The U.S. Army wants virtual-world and simulation technology capable of supporting at least five times the number of concurrent users than is possible today. To develop technology that can bring mass virtual exercises to life, the Army Research Laboratory’s Simulation and Training Technology Center is working with Intel Corp. in a cooperative research and development agreement.
ARL hopes the union will allow STTC and Intel to “collaborate and optimize research in virtual training environments,” according to an news release earlier today. Developers at Intel are working on technology that can scale up the level of users, interaction, realism and immersion. Partnering with STTC should give researchers a more direct connection to the soldiers that will eventually use that technology.
“It is our belief that virtual-world technology may be used to achieve the goal of full-spectrum operations during mission rehearsal exercises,” said Doug Maxwell, science and technology manager at the STTC. “This partnership is the first step to show that more than 1,000 users can operate in the same space and at the same time to achieve a realistic mission.”

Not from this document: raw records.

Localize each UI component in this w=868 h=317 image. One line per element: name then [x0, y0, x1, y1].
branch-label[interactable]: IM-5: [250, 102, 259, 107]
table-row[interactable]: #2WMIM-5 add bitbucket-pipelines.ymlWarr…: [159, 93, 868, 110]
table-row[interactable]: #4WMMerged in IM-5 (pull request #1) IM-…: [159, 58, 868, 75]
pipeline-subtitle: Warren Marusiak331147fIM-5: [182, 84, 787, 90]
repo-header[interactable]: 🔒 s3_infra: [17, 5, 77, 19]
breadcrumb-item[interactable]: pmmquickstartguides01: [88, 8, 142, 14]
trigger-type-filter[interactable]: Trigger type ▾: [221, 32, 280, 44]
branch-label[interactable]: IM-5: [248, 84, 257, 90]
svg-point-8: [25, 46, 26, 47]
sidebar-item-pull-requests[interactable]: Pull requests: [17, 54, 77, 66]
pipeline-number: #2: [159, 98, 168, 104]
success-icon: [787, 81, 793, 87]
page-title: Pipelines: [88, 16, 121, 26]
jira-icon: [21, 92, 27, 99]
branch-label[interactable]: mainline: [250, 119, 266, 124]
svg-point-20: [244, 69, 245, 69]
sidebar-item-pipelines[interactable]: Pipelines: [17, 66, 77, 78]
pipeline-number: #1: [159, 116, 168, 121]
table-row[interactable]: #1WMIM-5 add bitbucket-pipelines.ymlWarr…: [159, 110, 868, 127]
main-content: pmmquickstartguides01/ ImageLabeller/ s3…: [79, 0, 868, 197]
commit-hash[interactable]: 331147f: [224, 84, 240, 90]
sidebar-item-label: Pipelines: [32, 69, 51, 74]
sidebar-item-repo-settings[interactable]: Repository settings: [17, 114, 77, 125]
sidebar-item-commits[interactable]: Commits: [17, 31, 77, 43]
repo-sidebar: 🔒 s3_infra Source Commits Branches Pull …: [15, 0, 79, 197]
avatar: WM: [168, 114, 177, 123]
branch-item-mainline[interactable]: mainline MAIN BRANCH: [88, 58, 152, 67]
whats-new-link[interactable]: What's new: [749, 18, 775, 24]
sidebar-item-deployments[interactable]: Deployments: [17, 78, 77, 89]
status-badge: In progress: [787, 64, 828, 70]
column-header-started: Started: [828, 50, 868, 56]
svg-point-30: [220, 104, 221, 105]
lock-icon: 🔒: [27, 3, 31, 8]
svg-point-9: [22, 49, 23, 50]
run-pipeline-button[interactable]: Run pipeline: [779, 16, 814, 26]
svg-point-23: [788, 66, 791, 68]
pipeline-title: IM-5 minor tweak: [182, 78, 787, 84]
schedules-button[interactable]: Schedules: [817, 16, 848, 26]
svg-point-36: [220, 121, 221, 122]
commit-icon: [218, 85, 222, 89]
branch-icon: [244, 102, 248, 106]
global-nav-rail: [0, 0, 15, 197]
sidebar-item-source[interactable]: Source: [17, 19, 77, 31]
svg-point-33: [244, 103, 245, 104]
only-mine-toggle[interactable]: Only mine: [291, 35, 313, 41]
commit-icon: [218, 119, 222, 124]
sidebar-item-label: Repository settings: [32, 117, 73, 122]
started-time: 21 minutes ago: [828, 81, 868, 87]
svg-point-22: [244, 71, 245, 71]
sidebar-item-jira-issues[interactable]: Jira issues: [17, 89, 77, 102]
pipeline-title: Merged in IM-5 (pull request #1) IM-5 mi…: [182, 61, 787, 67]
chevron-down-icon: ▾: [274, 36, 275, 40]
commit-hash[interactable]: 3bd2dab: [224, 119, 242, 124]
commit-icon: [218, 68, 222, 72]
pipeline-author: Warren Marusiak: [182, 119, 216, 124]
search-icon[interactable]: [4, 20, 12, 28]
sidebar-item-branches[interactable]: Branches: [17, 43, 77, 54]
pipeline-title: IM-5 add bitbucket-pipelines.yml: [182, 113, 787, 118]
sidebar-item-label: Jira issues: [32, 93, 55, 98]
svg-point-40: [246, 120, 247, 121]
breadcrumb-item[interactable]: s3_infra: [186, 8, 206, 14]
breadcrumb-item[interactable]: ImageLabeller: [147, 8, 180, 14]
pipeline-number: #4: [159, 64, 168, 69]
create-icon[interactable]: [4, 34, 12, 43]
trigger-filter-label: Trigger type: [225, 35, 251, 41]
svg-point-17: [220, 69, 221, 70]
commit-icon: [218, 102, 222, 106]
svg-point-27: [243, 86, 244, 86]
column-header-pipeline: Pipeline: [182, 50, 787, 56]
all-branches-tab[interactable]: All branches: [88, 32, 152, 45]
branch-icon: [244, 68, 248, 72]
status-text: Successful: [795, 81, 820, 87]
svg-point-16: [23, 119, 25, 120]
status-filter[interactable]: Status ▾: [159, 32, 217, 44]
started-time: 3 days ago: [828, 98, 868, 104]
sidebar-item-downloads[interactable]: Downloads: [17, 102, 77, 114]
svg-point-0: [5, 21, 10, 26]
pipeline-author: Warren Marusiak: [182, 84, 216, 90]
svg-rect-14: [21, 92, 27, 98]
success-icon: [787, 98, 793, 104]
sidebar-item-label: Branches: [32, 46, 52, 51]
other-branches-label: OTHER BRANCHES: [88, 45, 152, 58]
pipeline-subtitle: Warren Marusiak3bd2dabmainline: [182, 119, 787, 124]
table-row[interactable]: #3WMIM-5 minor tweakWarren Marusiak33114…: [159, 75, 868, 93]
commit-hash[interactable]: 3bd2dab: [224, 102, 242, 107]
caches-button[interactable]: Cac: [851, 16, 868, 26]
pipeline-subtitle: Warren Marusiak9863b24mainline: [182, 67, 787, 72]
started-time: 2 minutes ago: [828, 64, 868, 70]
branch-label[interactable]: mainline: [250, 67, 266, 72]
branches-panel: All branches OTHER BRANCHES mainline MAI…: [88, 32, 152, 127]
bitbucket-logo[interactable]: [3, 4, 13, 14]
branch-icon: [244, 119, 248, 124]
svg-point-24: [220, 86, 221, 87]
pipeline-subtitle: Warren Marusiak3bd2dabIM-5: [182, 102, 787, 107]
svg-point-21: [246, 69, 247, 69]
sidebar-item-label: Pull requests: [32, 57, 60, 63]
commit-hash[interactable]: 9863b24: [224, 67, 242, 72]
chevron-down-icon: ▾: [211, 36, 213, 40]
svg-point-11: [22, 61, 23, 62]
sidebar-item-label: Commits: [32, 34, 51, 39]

The increased complexity of simulations and number of simultaneous users are expected to create more immersive training events in line with the goals of the U.S. Army Learning Concept for 2015.

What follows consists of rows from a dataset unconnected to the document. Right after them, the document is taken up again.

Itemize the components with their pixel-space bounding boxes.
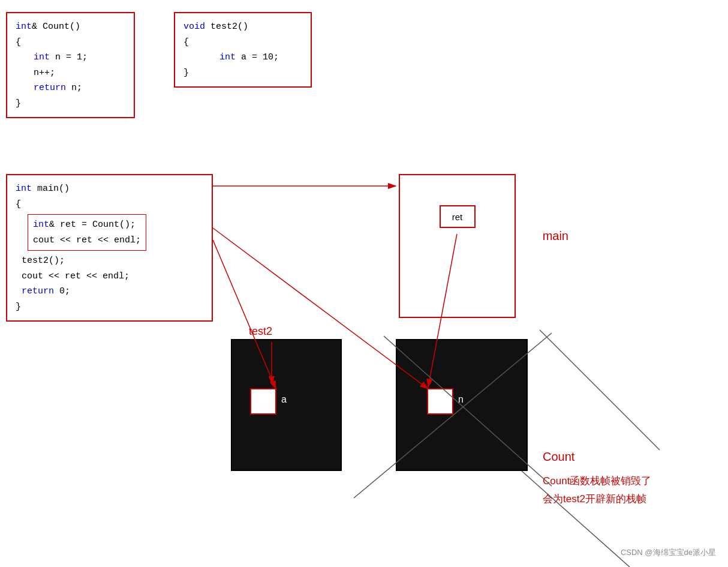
count-title: int& Count()	[16, 19, 125, 35]
watermark: CSDN @海绵宝宝de派小星	[621, 547, 716, 558]
stack-frame-test2: a	[231, 339, 342, 471]
main-inner-highlighted: int& ret = Count(); cout << ret << endl;	[28, 214, 146, 251]
test2-line2: int a = 10;	[183, 50, 302, 65]
stack-frame-main: ret main	[399, 174, 516, 318]
main-brace-close: }	[16, 299, 203, 315]
main-inner-line2: cout << ret << endl;	[33, 233, 141, 248]
main-brace-open: {	[16, 197, 203, 212]
main-stack-label: main	[543, 229, 568, 243]
count-line1: {	[16, 35, 125, 50]
a-variable-box	[250, 388, 276, 415]
count-line3: n++;	[16, 65, 125, 81]
a-variable-label: a	[281, 394, 287, 405]
svg-line-10	[540, 330, 660, 450]
main-line3: test2();	[16, 253, 203, 269]
description-line2: 会为test2开辟新的栈帧	[543, 492, 646, 506]
n-variable-label: n	[458, 394, 464, 405]
count-function-box: int& Count() { int n = 1; n++; return n;…	[6, 12, 135, 118]
test2-stack-label: test2	[249, 325, 272, 338]
count-line2: int n = 1;	[16, 50, 125, 65]
main-inner-line1: int& ret = Count();	[33, 217, 141, 233]
n-variable-box	[427, 388, 453, 415]
ret-variable-box: ret	[440, 205, 476, 228]
description-line1: Count函数栈帧被销毁了	[543, 474, 651, 488]
count-line5: }	[16, 96, 125, 112]
main-line4: cout << ret << endl;	[16, 269, 203, 284]
count-stack-label: Count	[543, 450, 574, 464]
test2-line3: }	[183, 65, 302, 81]
count-line4: return n;	[16, 80, 125, 96]
main-title: int main()	[16, 181, 203, 197]
stack-frame-count: n	[396, 339, 528, 471]
test2-line1: {	[183, 35, 302, 50]
test2-function-box: void test2() { int a = 10; }	[174, 12, 312, 88]
test2-title: void test2()	[183, 19, 302, 35]
main-line5: return 0;	[16, 284, 203, 299]
main-function-box: int main() { int& ret = Count(); cout <<…	[6, 174, 213, 322]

Maxwell said that creating massive, multi-user virtual worlds that accurately represent the operational environment will “require a massive increase in simulation scalability and flexibility.”
Most simulations or virtual environments currently used for training focus on the small-unit level, around 40 soldiers or fewer. However, the Army also conducts larger training exercises by combining virtual worlds with live-fire exercises and constructive simulations in projects such as the Integrated Training Environment.